Il est indispensable d’appeler à la mesure. Le plus ironique est que ceux qui croient militer pour ce qui serait une « identité nationale », par leur action, contribue à détricoter les repères qui constituent la République, dont celui de la justice, pouvant servir de boussole contre les excès médiatiques et leur affolement. Il faut dire aussi que certains peuvent précisément chercher à la discréditer, pour justifier des condamnations passées ou à des mises en cause. Le fait divers sert non seulement une utilisation idéologique mais, plus grave encore, cette utilisation exploite l’émotion provoqué par l’acte. Cette émotion se retrouve mécaniquement dirigée vers une partie de la population, qui finit d’être stigmatisée par l’effet de l’amalgame. La barbarie a toujours existé et elle n’a pas de couleur. Toujours au prétexte de la défense de la protection de notre « identité », ces mêmes responsables politiques jouent des outils de la société moderne, pourtant les premiers qui, non maitrisés, favorisent le déclin de la nuance et de la réflexion.
Justice, réflexions et vivre-ensemble
De tout temps, des faits divers ont donné lieu à des commentaires politiques. Cette utilisation publique ne doit pas toujours être condamnée car, lorsqu’elle est faite avec mesure, elle peut concourir à aider à améliorer des législations et des politiques publiques. Si certaines idées, celles qui prêchent la haine et le rejet, ne devraient pas avoir leur place dans le débat public, la divergence des opinions est aussi une garantie démocratique. Le Conseil constitutionnel a consacré le pluralisme des courants d’idées et d’opinions qui constitue le fondement de la démocratie. La justice est également perfectible et a besoin d’être questionnée, lorsque ce questionnement ne se confond pas avec le discrédit et des tentatives à peine dissimulées de peser sur la décision judiciaire.

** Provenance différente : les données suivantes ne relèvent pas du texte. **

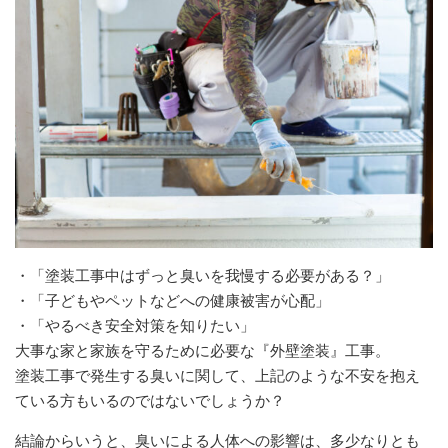
・「塗装工事中はずっと臭いを我慢する必要がある？」
・「子どもやペットなどへの健康被害が心配」
・「やるべき安全対策を知りたい」
大事な家と家族を守るために必要な『外壁塗装』工事。
塗装工事で発生する臭いに関して、上記のような不安を抱え
ている方もいるのではないでしょうか？
結論からいうと、臭いによる人体への影響は、多少なりとも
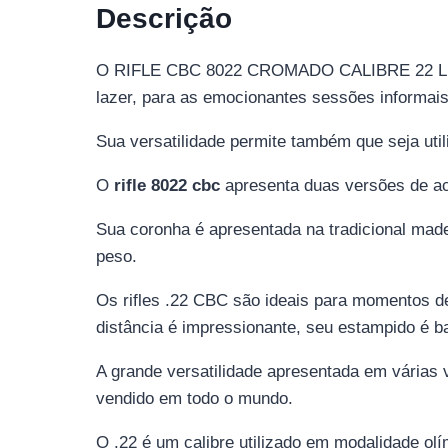
Descrição
O RIFLE CBC 8022 CROMADO CALIBRE 22 LR 10
lazer, para as emocionantes sessões informais d
Sua versatilidade permite também que seja uti
O
rifle 8022 cbc
apresenta duas versões de a
Sua coronha é apresentada na tradicional madei
peso.
Os rifles .22 CBC são ideais para momentos de
distância é impressionante, seu estampido é ba
A grande versatilidade apresentada em várias 
vendido em todo o mundo.
O .22 é um calibre utilizado em modalidade olí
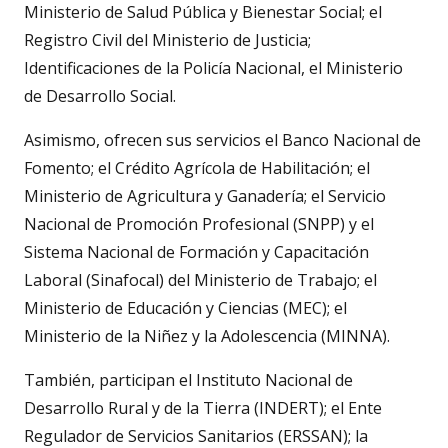
Ministerio de Salud Pública y Bienestar Social; el
Registro Civil del Ministerio de Justicia;
Identificaciones de la Policía Nacional, el Ministerio
de Desarrollo Social.
Asimismo, ofrecen sus servicios el Banco Nacional de
Fomento; el Crédito Agrícola de Habilitación; el
Ministerio de Agricultura y Ganadería; el Servicio
Nacional de Promoción Profesional (SNPP) y el
Sistema Nacional de Formación y Capacitación
Laboral (Sinafocal) del Ministerio de Trabajo; el
Ministerio de Educación y Ciencias (MEC); el
Ministerio de la Niñez y la Adolescencia (MINNA).
También, participan el Instituto Nacional de
Desarrollo Rural y de la Tierra (INDERT); el Ente
Regulador de Servicios Sanitarios (ERSSAN); la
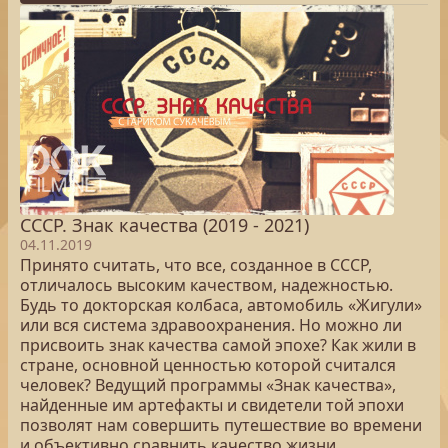
СССР. Знак качества (2019 - 2021)
04.11.2019
Принято считать, что все, созданное в СССР,
отличалось высоким качеством, надежностью.
Будь то докторская колбаса, автомобиль «Жигули»
или вся система здравоохранения. Но можно ли
присвоить знак качества самой эпохе? Как жили в
стране, основной ценностью которой считался
человек? Ведущий программы «Знак качества»,
найденные им артефакты и свидетели той эпохи
позволят нам совершить путешествие во времени
и объективно сравнить качество жизни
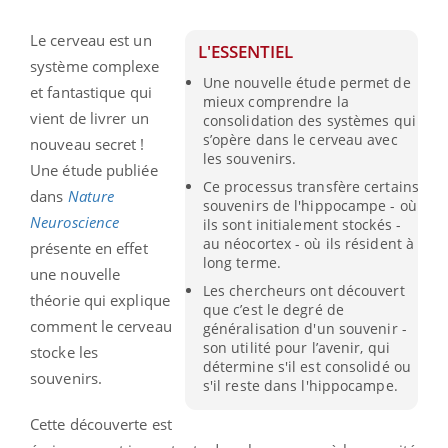
Le cerveau est un
L'ESSENTIEL
système complexe
Une nouvelle étude permet de
et fantastique qui
mieux comprendre la
vient de livrer un
consolidation des systèmes qui
s’opère dans le cerveau avec
nouveau secret !
les souvenirs.
Une étude publiée
Ce processus transfère certains
dans
Nature
souvenirs de l'hippocampe - où
Neuroscience
ils sont initialement stockés -
au néocortex - où ils résident à
présente en effet
long terme.
une nouvelle
Les chercheurs ont découvert
théorie qui explique
que c’est le degré de
comment le cerveau
généralisation d'un souvenir -
son utilité pour l’avenir, qui
stocke les
détermine s'il est consolidé ou
souvenirs.
s'il reste dans l'hippocampe.
Cette découverte est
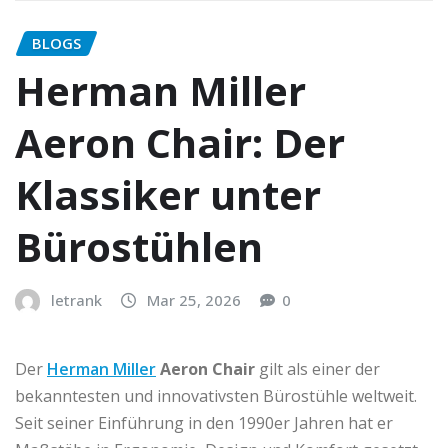
BLOGS
Herman Miller
Aeron Chair: Der
Klassiker unter
Bürostühlen
letrank
Mar 25, 2026
0
Der
Herman Miller
Aeron Chair
gilt als einer der
bekanntesten und innovativsten Bürostühle weltweit.
Seit seiner Einführung in den 1990er Jahren hat er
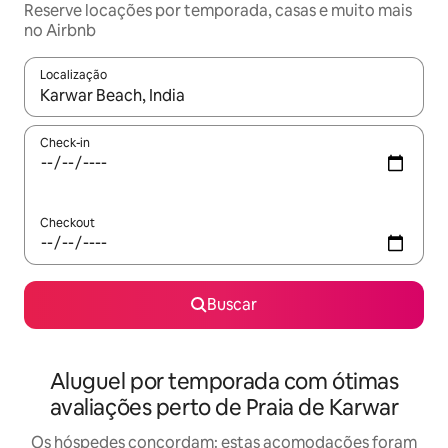
Reserve locações por temporada, casas e muito mais
no Airbnb
Localização
Quando os resultados estiverem disponíveis, explore-os usando
Check-in
Checkout
Buscar
Aluguel por temporada com ótimas
avaliações perto de Praia de Karwar
Os hóspedes concordam: estas acomodações foram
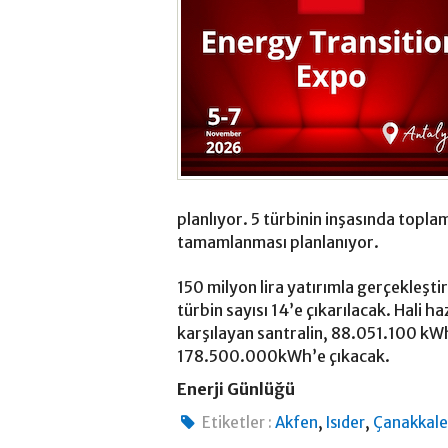
planlıyor. 5 türbinin inşasında topla
tamamlanması planlanıyor.
150 milyon lira yatırımla gerçekleşt
türbin sayısı 14’e çıkarılacak. Hali haz
karşılayan santralin, 88.051.100 kWh o
178.500.000kWh’e çıkacak.
Enerji Günlüğü
,
,
Etiketler :
Akfen
Isıder
Çanakkal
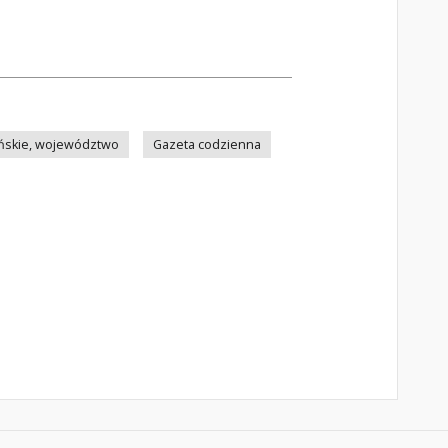
ńskie, województwo
Gazeta codzienna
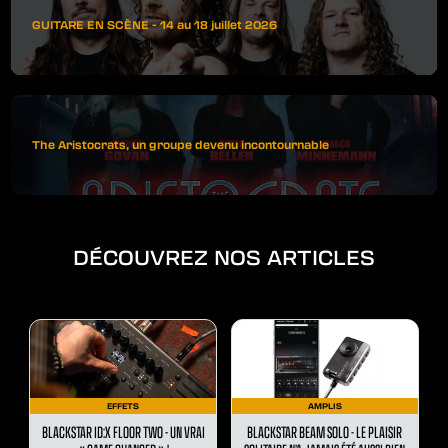
GUITARE EN SCÈNE - 14 au 18 juillet 2026
The Aristocrats, un groupe devenu incontournable
DÉCOUVREZ NOS ARTICLES
EFFETS
AMPLIS
BLACKSTAR ID:X FLOOR TWO - UN VRAI
BLACKSTAR BEAM SOLO - LE PLAISIR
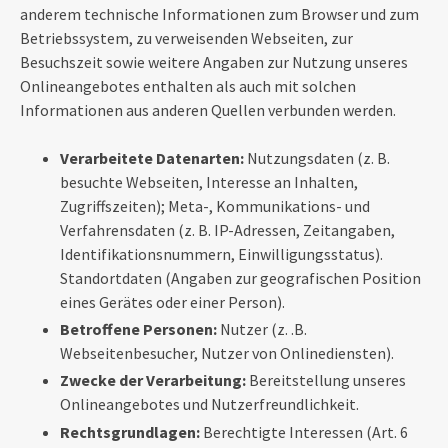
anderem technische Informationen zum Browser und zum
Betriebssystem, zu verweisenden Webseiten, zur
Besuchszeit sowie weitere Angaben zur Nutzung unseres
Onlineangebotes enthalten als auch mit solchen
Informationen aus anderen Quellen verbunden werden.
Verarbeitete Datenarten:
Nutzungsdaten (z. B.
besuchte Webseiten, Interesse an Inhalten,
Zugriffszeiten); Meta-, Kommunikations- und
Verfahrensdaten (z. B. IP-Adressen, Zeitangaben,
Identifikationsnummern, Einwilligungsstatus).
Standortdaten (Angaben zur geografischen Position
eines Gerätes oder einer Person).
Betroffene Personen:
Nutzer (z. .B.
Webseitenbesucher, Nutzer von Onlinediensten).
Zwecke der Verarbeitung:
Bereitstellung unseres
Onlineangebotes und Nutzerfreundlichkeit.
Rechtsgrundlagen:
Berechtigte Interessen (Art. 6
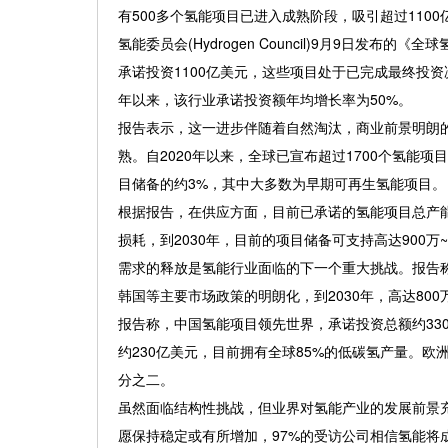
有500多个氢能项目已进入成熟阶段，吸引超过110
氢能委员会(Hydrogen Council)9月9日发
承诺投资1100亿美元，这些项目处于已完成最终投资决
年以来，该行业承诺投资额年均增长率为50%。
报告表示，这一进步伴随着自然淘汰，商业前景明朗
熟。自2020年以来，全球已宣布超过1700个氢能项
目储备的约3%，其中大多数为早期可再生氢能项目。
根据报告，在供应方面，目前已承诺的氢能项目总产能
损耗，到2030年，目前的项目储备可支持高达900万~
需求的释放是氢能行业面临的下一个重大挑战。报告称
韩国等主要市场政策的明朗化，到2030年，高达80
报告称，中国氢能项目领先世界，承诺投资总额约33
约230亿美元，目前拥有全球85%的低碳氢产量。欧
分之二。
虽然面临结构性挑战，但业界对氢能产业的发展前景
愿保持稳定或有所增加，97%的受访公司相信氢能将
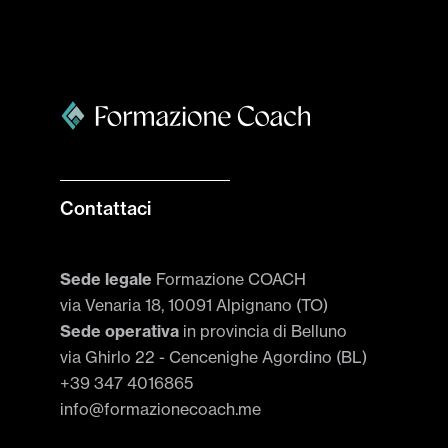
Contattaci
Sede legale
Formazione COACH
via Venaria 18, 10091 Alpignano (TO)
Sede operativa
in provincia di Belluno
via Ghirlo 22 - Cencenighe Agordino (BL)
+39 347 4016865
info@formazionecoach.me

On ne peut que s’interroger sur le chemin pris par notre société lorsqu’un policier vient témoigner anonymement de faits couverts par le secret de l’enquête et de l’instruction et que les médias s’en repaissent en dépit de toute décence. Il est indispensable d’attendre de nos responsables politiques qu’ils nous protègent précisément des réponses faciles que provoquent les émotions vives mais aussi du traitement médiatique moderne qui dessert trop souvent la réflexion. Laissons à la justice le temps de faire son office, réfléchissons aux moyens d’éviter de tels drames, sans pour autant en faire les outils d’une logique de confrontation qui ne peut que dégrader notre capacité à vivre ensemble.